Two words that most of us hear commonly paired together: risk and return. We have all, at some point or another, taken risks in the hopes of achieving some future return. It may have been an investment, or it may have come in the form of taking a new job or buying a home. Most things entail some level of risk, and we intuitively assess that risk and measure it against the anticipated future return. We generally move forward if we’re comfortable with a given level of risk for an anticipated future return. A rational person would not take a risk if either he or she didn’t need the return or didn’t believe the projected return warranted the level of risk. Most of us invest our retirement assets in stocks or bonds with the hopes that, between our savings and the return on those investments, we can meet our goal of leaving the workforce (or pulling back on hours) to eventually spend more time with family or dedicated to hobbies. One of the most relevant factors in risk management is time: if the timeline to a liquidity need is undetermined (i.e. you might need to access the assets unexpectedly), it is likely most appropriate that little to no risk is taken. If the timeline is future-dated, but still relatively short (i.e. 3-5 years away), it is likely the case that a low to moderate amount of risk can be assumed, although gradually paired back as that expected liquidity event approaches. If the time horizon is long-term (i.e. 7+ years), it is likely the case that those assets can be assigned a higher risk profile, with the expectation that growth will be maximized (within reasonable parameters) for those assets, knowing that any expenses occurring between now and then can be covered with shorter-term assets. 

For the average person, growth is a necessity during the accumulation years if the expectation is to retire at age 65 and live into your eighties. In this instance, you are preparing to fund all of your living expenses for twenty years or more. Oftentimes it is the case that risk will need to be an aspect of your overall portfolio not only to retirement, but through it. If you’re planning to fund a retirement of twenty plus years, it is likely the case that higher-returning assets will need to play at least some role in your portfolio for not only the working years, but through the retirement years, allowing the growth achieved in your sixties to fund expenses in your eighties. The important piece of managing risk lies in taking on enough to achieve the return necessary to sustain your long-term goals, while not taking on unnecessary levels of risk when the same goals could have been attained with a lower risk profile. Knowing this is one thing, but implementing and managing it over time is the part that generally requires a higher level of expertise. It is generally advisable to work with a professional who can assess risk as it relates to the holistic financial picture, and help find a balance between the apparent risks, such as systematic risk, and the less apparent risks. 

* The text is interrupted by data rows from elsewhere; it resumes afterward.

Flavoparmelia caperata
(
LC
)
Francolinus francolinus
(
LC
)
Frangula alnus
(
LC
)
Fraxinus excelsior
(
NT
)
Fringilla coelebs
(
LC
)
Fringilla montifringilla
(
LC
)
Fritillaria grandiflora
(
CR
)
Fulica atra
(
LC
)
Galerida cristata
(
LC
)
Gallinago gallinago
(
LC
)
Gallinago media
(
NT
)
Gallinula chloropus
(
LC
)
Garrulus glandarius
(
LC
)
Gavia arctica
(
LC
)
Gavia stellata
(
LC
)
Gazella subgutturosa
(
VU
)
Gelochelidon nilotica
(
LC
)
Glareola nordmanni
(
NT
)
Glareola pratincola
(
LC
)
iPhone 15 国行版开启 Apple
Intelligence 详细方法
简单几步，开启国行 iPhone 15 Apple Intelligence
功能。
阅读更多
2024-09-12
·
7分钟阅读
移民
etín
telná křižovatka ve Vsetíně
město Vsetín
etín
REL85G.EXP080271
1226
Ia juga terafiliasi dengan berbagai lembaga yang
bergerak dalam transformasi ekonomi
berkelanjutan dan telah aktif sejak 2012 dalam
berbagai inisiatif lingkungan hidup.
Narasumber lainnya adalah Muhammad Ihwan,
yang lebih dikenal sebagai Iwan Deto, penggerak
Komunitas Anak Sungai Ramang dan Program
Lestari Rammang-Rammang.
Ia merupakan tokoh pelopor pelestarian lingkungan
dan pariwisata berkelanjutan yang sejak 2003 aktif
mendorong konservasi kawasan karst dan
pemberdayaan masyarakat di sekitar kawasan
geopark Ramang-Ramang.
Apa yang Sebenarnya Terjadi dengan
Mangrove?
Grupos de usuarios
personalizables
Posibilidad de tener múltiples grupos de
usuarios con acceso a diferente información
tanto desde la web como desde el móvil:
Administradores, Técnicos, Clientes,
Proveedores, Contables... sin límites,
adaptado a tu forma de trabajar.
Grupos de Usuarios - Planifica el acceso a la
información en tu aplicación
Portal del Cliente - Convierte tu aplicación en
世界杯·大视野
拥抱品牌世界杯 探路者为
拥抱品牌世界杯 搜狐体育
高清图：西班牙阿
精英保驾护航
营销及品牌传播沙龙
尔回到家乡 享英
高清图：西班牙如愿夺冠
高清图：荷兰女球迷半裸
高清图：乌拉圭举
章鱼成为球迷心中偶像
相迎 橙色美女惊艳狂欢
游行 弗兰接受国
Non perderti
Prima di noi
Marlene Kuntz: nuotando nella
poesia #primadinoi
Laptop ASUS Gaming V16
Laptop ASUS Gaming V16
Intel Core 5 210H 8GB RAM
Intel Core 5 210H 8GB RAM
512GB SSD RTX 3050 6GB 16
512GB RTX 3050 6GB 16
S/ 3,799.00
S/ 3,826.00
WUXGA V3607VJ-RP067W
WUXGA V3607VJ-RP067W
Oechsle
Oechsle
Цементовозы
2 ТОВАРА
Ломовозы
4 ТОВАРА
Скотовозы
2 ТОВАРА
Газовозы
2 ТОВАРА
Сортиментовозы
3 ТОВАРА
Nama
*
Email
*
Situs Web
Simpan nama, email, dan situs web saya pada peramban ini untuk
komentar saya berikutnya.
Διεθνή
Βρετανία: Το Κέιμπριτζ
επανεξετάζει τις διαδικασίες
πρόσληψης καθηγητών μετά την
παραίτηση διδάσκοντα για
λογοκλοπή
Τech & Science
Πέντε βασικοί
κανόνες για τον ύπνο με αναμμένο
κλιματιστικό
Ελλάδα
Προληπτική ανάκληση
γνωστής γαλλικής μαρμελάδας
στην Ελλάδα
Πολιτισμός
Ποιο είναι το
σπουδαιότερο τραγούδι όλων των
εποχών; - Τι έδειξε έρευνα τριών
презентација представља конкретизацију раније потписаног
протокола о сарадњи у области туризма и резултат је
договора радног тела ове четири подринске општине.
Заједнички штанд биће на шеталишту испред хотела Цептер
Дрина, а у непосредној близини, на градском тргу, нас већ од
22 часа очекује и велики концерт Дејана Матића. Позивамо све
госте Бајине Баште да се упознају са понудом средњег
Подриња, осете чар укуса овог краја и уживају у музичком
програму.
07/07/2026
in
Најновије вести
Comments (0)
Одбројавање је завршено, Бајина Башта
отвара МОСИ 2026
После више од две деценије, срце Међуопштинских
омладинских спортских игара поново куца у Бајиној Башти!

Oftentimes when we consider risk, we think of securities which could lose value, but there are other risks that can easily be overlooked. Are your investments achieving enough return to grow your savings in consideration of inflation? Or are they actually losing purchasing power over the years? You may feel like a CD portfolio is about as low-risk as you can get, but is it generating a positive return net of inflation? Is liquidity risk a concern? If you had to access those assets, would it be worth it if there is a penalty to break the CD before maturity? Similarly, a bond portfolio seems to be on the lower end of the risk spectrum, but do you know how the portfolio is positioned to respond to changes in the interest rate environment? Do you think allocating even a small percentage of those assets to equities could actually reduce risk due to the diversification benefits? How much specific risk (i.e. undiversified risk) is advisable to maintain? A qualified advisor can assess risks and recommend a solution that brings the risk profile in line with your risk tolerance and your return objectives. Oftentimes it can be appropriate to ask a professional for a reasonable projection of future returns, and for a model showing potential market value fluctuation in a “worst-case-scenario” situation. These exercises can help align the two highly competitive goals: the goal to preserve wealth, and the goal to grow wealth.